No-Neck Blues Band & Embryo - EmbryoNNCK (Staubgold LP)
One of the best early surprises of this year was the news that the modern-day psychonauts NNCK were to be teaming up with latter-day psychonauts Embryo for an LP on Staubgold. If you've heard or saw anything the No-Neck Blues Band were responsible for in the past few years, you'll be solidly behind me when I say that they are one of the most interesting and creative groups currently out there (I mean that in both ways). The decade-old collective appear to be at the height of their creative unity. So it was interesting to me to see what kind of new ideas would flourish once I heard about this collaboration. And it does not disappoint.

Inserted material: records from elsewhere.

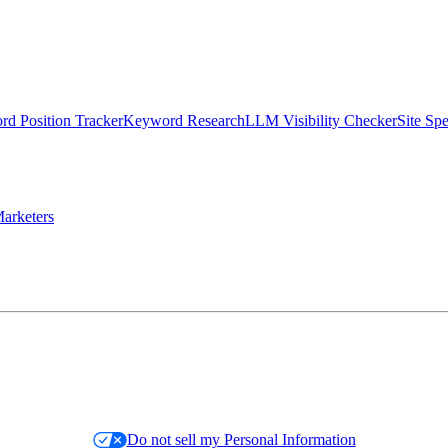
d Position Tracker
Keyword Research
LLM Visibility Checker
Site Sp
arketers
Do not sell my Personal Information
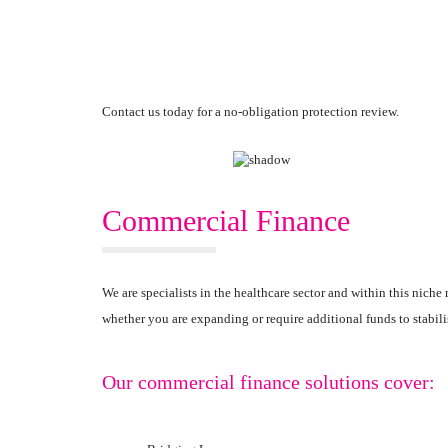
Contact us today for a no-obligation protection review.
Commercial Finance
We are specialists in the healthcare sector and within this nic
whether you are expanding or require additional funds to stabili
Our commercial finance solutions cover:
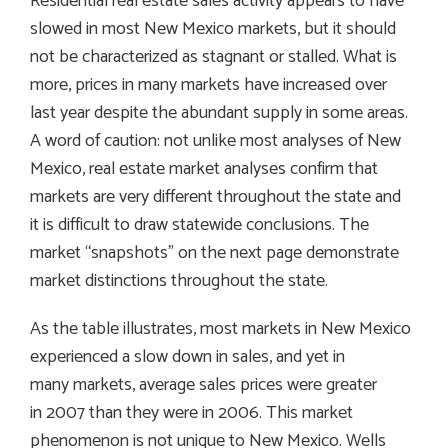
Residential real estate sales activity appears to have
slowed in most New Mexico markets, but it should
not be characterized as stagnant or stalled. What is
more, prices in many markets have increased over
last year despite the abundant supply in some areas.
A word of caution: not unlike most analyses of New
Mexico, real estate market analyses confirm that
markets are very different throughout the state and
it is difficult to draw statewide conclusions. The
market “snapshots” on the next page demonstrate
market distinctions throughout the state.
As the table illustrates, most markets in New Mexico
experienced a slow down in sales, and yet in
many markets, average sales prices were greater
in 2007 than they were in 2006. This market
phenomenon is not unique to New Mexico. Wells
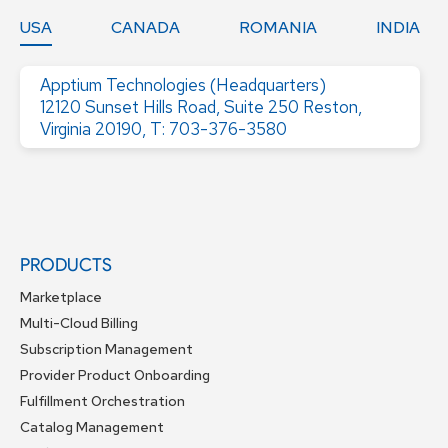
USA
CANADA
ROMANIA
INDIA
Apptium Technologies (Headquarters)
12120 Sunset Hills Road, Suite 250 Reston,
Virginia 20190, T: 703-376-3580
PRODUCTS
Marketplace
Multi-Cloud Billing
Subscription Management
Provider Product Onboarding
Fulfillment Orchestration
Catalog Management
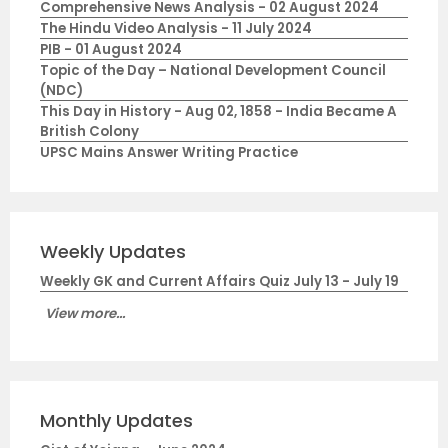
Comprehensive News Analysis - 02 August 2024
The Hindu Video Analysis - 11 July 2024
PIB - 01 August 2024
Topic of the Day – National Development Council
(NDC)
This Day in History - Aug 02, 1858 - India Became A
British Colony
UPSC Mains Answer Writing Practice
Weekly Updates
Weekly GK and Current Affairs Quiz July 13 - July 19
View more...
Monthly Updates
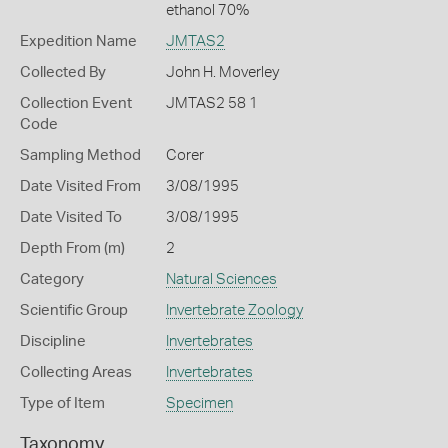
ethanol 70%
Expedition Name
JMTAS2
Collected By
John H. Moverley
Collection Event
JMTAS2 58 1
Code
Sampling Method
Corer
Date Visited From
3/08/1995
Date Visited To
3/08/1995
Depth From (m)
2
Category
Natural Sciences
Scientific Group
Invertebrate Zoology
Discipline
Invertebrates
Collecting Areas
Invertebrates
Type of Item
Specimen
Taxonomy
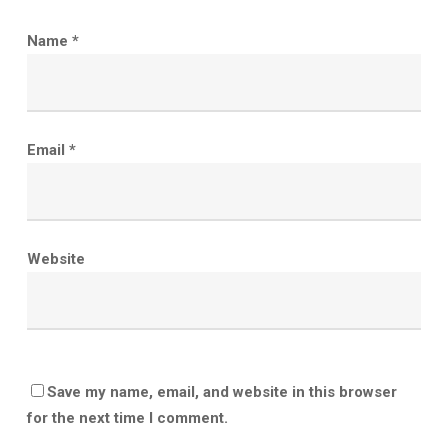
Name
*
Email
*
Website
Save my name, email, and website in this browser
for the next time I comment.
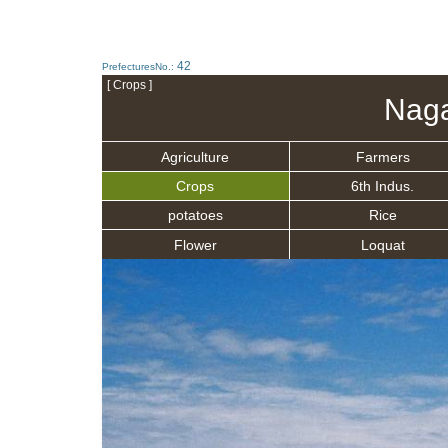
42
PrefecturesNo.:
[ Crops ]
Naga
Agriculture
Farmers
Crops
6th Indus.
potatoes
Rice
Flower
Loquat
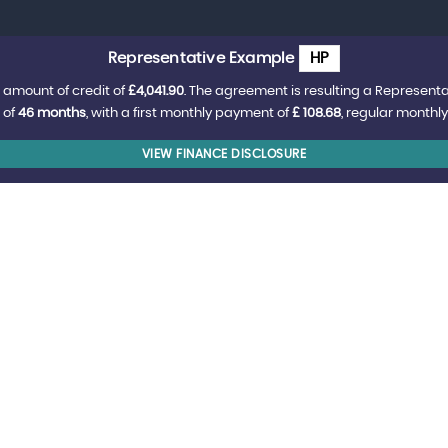
Representative Example
HP
 amount of credit of
£4,041.90
. The agreement is resulting a Represent
 of
46 months
, with a first monthly payment of
£ 108.68
, regular monthl
VIEW FINANCE DISCLOSURE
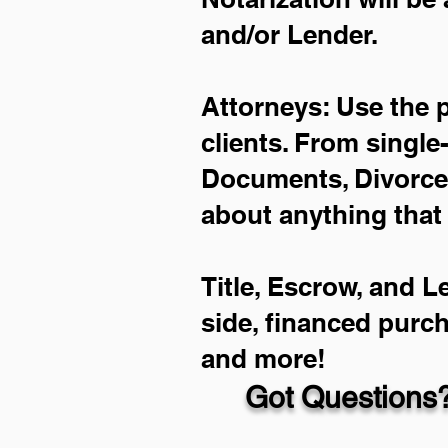
and/or Lender.
Attorneys: Use the 
clients. From single
Documents, Divorce 
about anything that
Title, Escrow, and L
side, financed purc
and more!
Got Questions?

"EmbryoNNCK" lasts about 45 minutes on record, but the tracks on here are all so tight and of single-vision that I have to wonder if the two groups weren't secretly practicing with each other for months straight, living together, driving each other to soccer practice, etc. I'm sure there's tons of tape left on the recording room floor, but still - these two units sound like they were made for eachother. It's as perfect a krautrock and New Weird America cross-pollination as one could hope for (sorry Acid Mothers Gong!). An absurd amount of instruments (probably communal) frolick and roll over eachother creating numbers ripe with jubilation and ecstacy. Tribal drumthumps, flutes, horns, gamelan (?), piano, marimbas, various noisemakers and even the ol' bass and guitars put in an appearance or two. "Die Farbe Aus Dem All", "After Marja's Cats" and "Five Grams of the Widow" are all pure freaked-out psych-cum-kraut-cum-pop perfection. Things remain all the more captivating when the group slow it down a touch on the distinctly Asian-sounding "Zweiter Sommer", with all its whistling and chanting sounding like something off one of those Sub Rosa "Tibetan Buddhist Rites from the Monasteries of Bhutan" compilations. The last song is a jammer in every sense of its 13 minutes with babbling vocals over a racing drum beat and plucked guitar and violin (?) lines.
All in all this album sounds like something 60/70's psych folkheros like Siloah and Cromagnon couldn't accomplish with all the acid in the world (not for wont of trying, though). "EmbryoNNCK" sounds like the absolute best lost, unearthed psych record not to be released in the genre's golden era. And that's the best compliment I personally can pay these dudes.